All of the vocals and instruments were recorded by me. The album probably feels so personal, in part, because of this. I had never written and performed my own vocal harmonies before this album. I think the solitude of the recording process and the personal nature of the material opened a window for me where I felt liberated to experiment with singing my own parts. I think this ends up being a big part of the “feel” of the record. I had a lot of moments of spiritual liberation reaching for and hitting those harmonies. A real sense of discovery for me personally. 25 years into this music thing and I feel blessed to still be pushing at the edges of my capabilities, to still be capable of wonder and growth.
Tour? Other news?
I gave up my room in the bay area last year and have been living a regional nomadic life for much of the past year. I had to “recalculate my course” and sacrifice stability for a while so that could keep writing, recording, connecting the dots, reaching for the magic. My tour never ends but it is the world’s Slowest Tour, I am feeling the turtle magic. I would like to go on tour sometime as a solo support act for someone I know and admire, someone like Sonny Smith or Howe (Gelb), something like that would appeal for the opportunity to keep learning from and stealing from those guys.

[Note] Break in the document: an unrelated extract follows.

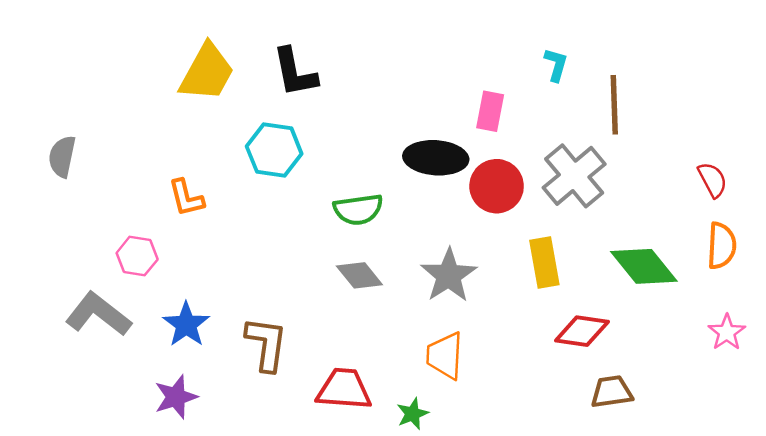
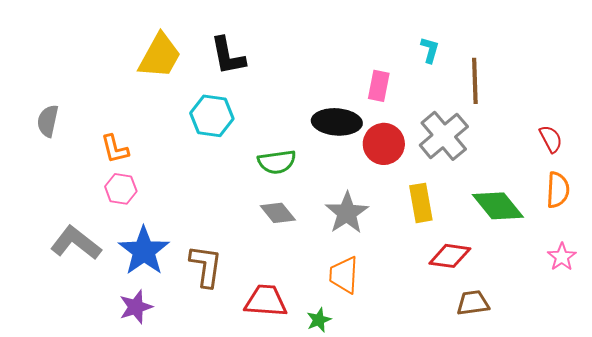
orange L-shape: (186, 198) -> (115, 149), moved
pink hexagon: (137, 256) -> (121, 189), moved
blue star: (186, 325) -> (144, 251), size x1.4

I am out in Joshua Tree in April to finish the new Trans Van Santos album with my running mate Matt Adams (The Blank Tapes, Burger Records). We are mixing with Nathan Sabatino at the new Loveland Studio location Joshua Tree (Saba moved the longtime Tucson studio to Joshua Tree last year.) Then to LA after the Dead Meadow tour to finish the Old Mexico album (Old Mexico is a new project co-led by Jason Simon of Dead Meadow and myself, with members of both of our bands). In spring, I start a 6 month stint as Resident Artist in Grass Valley, CA. I am going to use the time and space for a large scale project called the “Anthology of the New, Weird West,” a post-modern, pre-flood, update of Harry Smith’s Anthology of American Folk Music wherein I am cast as a Gonzo John Fahey/Harry Smith and my friends are cast as the folk singers for the future myth.